TASK DETAILS. Return each line of the listing below, unchanged, and omit the images.

INPUT RECORDS.

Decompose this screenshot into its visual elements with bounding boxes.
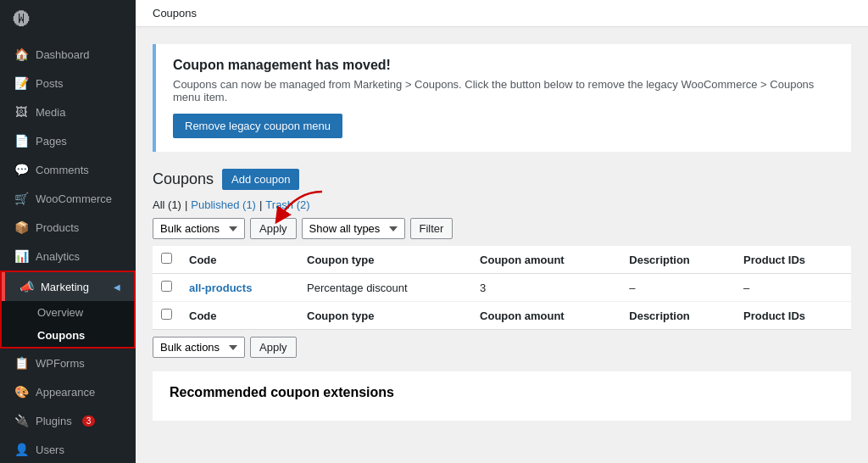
footer-coupon-type: Coupon type [298,302,471,330]
sidebar-item-label: Media [36,106,65,119]
sidebar-item-label: Appearance [36,386,95,399]
sidebar-item-label: Dashboard [36,48,90,61]
plugins-icon: 🔌 [14,413,29,428]
page-title: Coupons [153,7,197,20]
bulk-actions-select-top[interactable]: Bulk actions [153,218,245,239]
appearance-icon: 🎨 [14,384,29,399]
sidebar-item-label: WooCommerce [36,192,112,205]
footer-code: Code [181,302,298,330]
table-row: all-products Percentage discount 3 – – [153,274,851,302]
sidebar-item-label: Posts [36,77,64,90]
sidebar-item-analytics[interactable]: 📊 Analytics [0,242,136,271]
coupons-table: Code Coupon type Coupon amount Descripti… [153,246,851,330]
marketing-icon: 📣 [19,279,34,294]
select-all-footer-checkbox[interactable] [161,309,172,320]
wp-logo: 🅦 [0,0,136,40]
sidebar-sub-item-overview[interactable]: Overview [2,301,134,324]
products-icon: 📦 [14,220,29,235]
sidebar-item-label: Products [36,221,79,234]
sidebar-item-woocommerce[interactable]: 🛒 WooCommerce [0,184,136,213]
sidebar-item-appearance[interactable]: 🎨 Appearance [0,377,136,406]
chevron-icon: ◀ [114,282,120,292]
main-content: Coupons Coupon management has moved! Cou… [136,0,868,463]
row-product-ids: – [735,274,851,302]
header-checkbox-col [153,246,181,274]
sidebar-item-pages[interactable]: 📄 Pages [0,126,136,155]
sidebar-item-label: Pages [36,135,67,148]
footer-coupon-amount: Coupon amount [471,302,620,330]
sidebar: 🅦 🏠 Dashboard 📝 Posts 🖼 Media 📄 Pages 💬 … [0,0,136,463]
posts-icon: 📝 [14,75,29,91]
top-toolbar: Bulk actions Apply Show all types Filter [153,218,851,239]
sidebar-item-label: Analytics [36,250,80,263]
filter-tab-published[interactable]: Published (1) [191,198,256,211]
sidebar-item-dashboard[interactable]: 🏠 Dashboard [0,40,136,69]
wpforms-icon: 📋 [14,355,29,371]
topbar: Coupons [136,0,868,27]
analytics-icon: 📊 [14,248,29,264]
table-footer-row: Code Coupon type Coupon amount Descripti… [153,302,851,330]
pages-icon: 📄 [14,133,29,148]
row-checkbox[interactable] [161,281,172,292]
coupons-title: Coupons [153,170,214,188]
row-amount: 3 [471,274,620,302]
notice-heading: Coupon management has moved! [173,58,834,73]
wp-icon: 🅦 [14,10,31,30]
remove-legacy-menu-button[interactable]: Remove legacy coupon menu [173,114,342,138]
sidebar-item-plugins[interactable]: 🔌 Plugins 3 [0,406,136,435]
sidebar-sub-item-coupons[interactable]: Coupons [2,324,134,347]
sidebar-item-label: Plugins [36,415,72,427]
header-code: Code [181,246,298,274]
woo-icon: 🛒 [14,191,29,206]
footer-description: Description [620,302,735,330]
dashboard-icon: 🏠 [14,47,29,62]
row-code: all-products [181,274,298,302]
sidebar-item-products[interactable]: 📦 Products [0,213,136,242]
sidebar-item-marketing[interactable]: 📣 Marketing ◀ [2,272,134,301]
sidebar-item-label: Marketing [41,281,89,293]
content-area: Coupon management has moved! Coupons can… [136,27,868,463]
coupons-section-header: Coupons Add coupon [153,169,299,190]
filter-tab-trash[interactable]: Trash (2) [265,198,309,211]
notice-box: Coupon management has moved! Coupons can… [153,44,851,152]
sidebar-item-label: WPForms [36,357,85,370]
table-header-row: Code Coupon type Coupon amount Descripti… [153,246,851,274]
add-coupon-button[interactable]: Add coupon [222,169,299,190]
header-product-ids: Product IDs [735,246,851,274]
bottom-toolbar: Bulk actions Apply [153,337,851,358]
filter-tabs: All (1) | Published (1) | Trash (2) [153,198,851,211]
coupon-link[interactable]: all-products [189,282,252,294]
footer-checkbox-col [153,302,181,330]
header-description: Description [620,246,735,274]
plugins-badge: 3 [82,416,96,427]
sidebar-item-media[interactable]: 🖼 Media [0,98,136,126]
sidebar-item-comments[interactable]: 💬 Comments [0,155,136,184]
sidebar-item-wpforms[interactable]: 📋 WPForms [0,349,136,377]
header-coupon-type: Coupon type [298,246,471,274]
sidebar-item-posts[interactable]: 📝 Posts [0,69,136,98]
users-icon: 👤 [14,442,29,457]
header-coupon-amount: Coupon amount [471,246,620,274]
show-all-types-select[interactable]: Show all types [302,218,405,239]
select-all-checkbox[interactable] [161,253,172,264]
marketing-submenu: Overview Coupons [2,301,134,347]
apply-button-top[interactable]: Apply [250,218,297,239]
sidebar-item-label: Users [36,443,64,456]
recommended-section: Recommended coupon extensions [153,371,851,421]
row-checkbox-col [153,274,181,302]
sidebar-item-label: Comments [36,164,89,176]
notice-body: Coupons can now be managed from Marketin… [173,78,834,103]
sidebar-item-users[interactable]: 👤 Users [0,435,136,463]
apply-button-bottom[interactable]: Apply [250,337,297,358]
row-description: – [620,274,735,302]
recommended-title: Recommended coupon extensions [170,385,834,400]
filter-tab-all[interactable]: All (1) [153,198,181,211]
filter-button[interactable]: Filter [410,218,453,239]
comments-icon: 💬 [14,162,29,177]
bulk-actions-select-bottom[interactable]: Bulk actions [153,337,245,358]
row-type: Percentage discount [298,274,471,302]
footer-product-ids: Product IDs [735,302,851,330]
media-icon: 🖼 [14,104,29,120]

COMPLETED TASK.
Decompose this screenshot into its visual elements with bounding boxes.
footer-coupon-type: Coupon type [298,302,471,330]
sidebar-item-label: Media [36,106,65,119]
sidebar-item-label: Appearance [36,386,95,399]
sidebar-item-label: Dashboard [36,48,90,61]
plugins-icon: 🔌 [14,413,29,428]
page-title: Coupons [153,7,197,20]
bulk-actions-select-top[interactable]: Bulk actions [153,218,245,239]
appearance-icon: 🎨 [14,384,29,399]
sidebar-item-label: WooCommerce [36,192,112,205]
footer-code: Code [181,302,298,330]
table-row: all-products Percentage discount 3 – – [153,274,851,302]
sidebar-item-label: Posts [36,77,64,90]
sidebar-item-analytics[interactable]: 📊 Analytics [0,242,136,271]
coupons-table: Code Coupon type Coupon amount Descripti… [153,246,851,330]
marketing-icon: 📣 [19,279,34,294]
select-all-footer-checkbox[interactable] [161,309,172,320]
wp-logo: 🅦 [0,0,136,40]
sidebar-sub-item-overview[interactable]: Overview [2,301,134,324]
products-icon: 📦 [14,220,29,235]
sidebar-item-label: Products [36,221,79,234]
sidebar-item-woocommerce[interactable]: 🛒 WooCommerce [0,184,136,213]
sidebar-item-appearance[interactable]: 🎨 Appearance [0,377,136,406]
chevron-icon: ◀ [114,282,120,292]
main-content: Coupons Coupon management has moved! Cou… [136,0,868,463]
row-product-ids: – [735,274,851,302]
header-checkbox-col [153,246,181,274]
sidebar-item-pages[interactable]: 📄 Pages [0,126,136,155]
sidebar-item-label: Pages [36,135,67,148]
footer-coupon-amount: Coupon amount [471,302,620,330]
sidebar: 🅦 🏠 Dashboard 📝 Posts 🖼 Media 📄 Pages 💬 … [0,0,136,463]
posts-icon: 📝 [14,75,29,91]
top-toolbar: Bulk actions Apply Show all types Filter [153,218,851,239]
sidebar-item-label: Analytics [36,250,80,263]
filter-tab-published[interactable]: Published (1) [191,198,256,211]
sidebar-item-dashboard[interactable]: 🏠 Dashboard [0,40,136,69]
wpforms-icon: 📋 [14,355,29,371]
topbar: Coupons [136,0,868,27]
analytics-icon: 📊 [14,248,29,264]
table-footer-row: Code Coupon type Coupon amount Descripti… [153,302,851,330]
pages-icon: 📄 [14,133,29,148]
row-checkbox[interactable] [161,281,172,292]
coupons-title: Coupons [153,170,214,188]
row-amount: 3 [471,274,620,302]
notice-heading: Coupon management has moved! [173,58,834,73]
wp-icon: 🅦 [14,10,31,30]
remove-legacy-menu-button[interactable]: Remove legacy coupon menu [173,114,342,138]
sidebar-item-plugins[interactable]: 🔌 Plugins 3 [0,406,136,435]
sidebar-sub-item-coupons[interactable]: Coupons [2,324,134,347]
sidebar-item-label: Plugins [36,415,72,427]
header-code: Code [181,246,298,274]
woo-icon: 🛒 [14,191,29,206]
footer-description: Description [620,302,735,330]
dashboard-icon: 🏠 [14,47,29,62]
row-code: all-products [181,274,298,302]
sidebar-item-products[interactable]: 📦 Products [0,213,136,242]
sidebar-item-marketing[interactable]: 📣 Marketing ◀ [2,272,134,301]
sidebar-item-label: Marketing [41,281,89,293]
content-area: Coupon management has moved! Coupons can… [136,27,868,463]
coupons-section-header: Coupons Add coupon [153,169,299,190]
filter-tab-trash[interactable]: Trash (2) [265,198,309,211]
notice-box: Coupon management has moved! Coupons can… [153,44,851,152]
sidebar-item-label: WPForms [36,357,85,370]
table-header-row: Code Coupon type Coupon amount Descripti… [153,246,851,274]
add-coupon-button[interactable]: Add coupon [222,169,299,190]
header-product-ids: Product IDs [735,246,851,274]
bottom-toolbar: Bulk actions Apply [153,337,851,358]
filter-tabs: All (1) | Published (1) | Trash (2) [153,198,851,211]
coupon-link[interactable]: all-products [189,282,252,294]
footer-checkbox-col [153,302,181,330]
header-description: Description [620,246,735,274]
plugins-badge: 3 [82,416,96,427]
sidebar-item-media[interactable]: 🖼 Media [0,98,136,126]
sidebar-item-comments[interactable]: 💬 Comments [0,155,136,184]
sidebar-item-wpforms[interactable]: 📋 WPForms [0,349,136,377]
header-coupon-type: Coupon type [298,246,471,274]
sidebar-item-posts[interactable]: 📝 Posts [0,69,136,98]
users-icon: 👤 [14,442,29,457]
header-coupon-amount: Coupon amount [471,246,620,274]
show-all-types-select[interactable]: Show all types [302,218,405,239]
select-all-checkbox[interactable] [161,253,172,264]
marketing-submenu: Overview Coupons [2,301,134,347]
apply-button-top[interactable]: Apply [250,218,297,239]
sidebar-item-label: Users [36,443,64,456]
recommended-section: Recommended coupon extensions [153,371,851,421]
row-checkbox-col [153,274,181,302]
sidebar-item-label: Comments [36,164,89,176]
notice-body: Coupons can now be managed from Marketin… [173,78,834,103]
sidebar-item-users[interactable]: 👤 Users [0,435,136,463]
apply-button-bottom[interactable]: Apply [250,337,297,358]
row-description: – [620,274,735,302]
recommended-title: Recommended coupon extensions [170,385,834,400]
filter-tab-all[interactable]: All (1) [153,198,181,211]
filter-button[interactable]: Filter [410,218,453,239]
comments-icon: 💬 [14,162,29,177]
bulk-actions-select-bottom[interactable]: Bulk actions [153,337,245,358]
row-type: Percentage discount [298,274,471,302]
footer-product-ids: Product IDs [735,302,851,330]
media-icon: 🖼 [14,104,29,120]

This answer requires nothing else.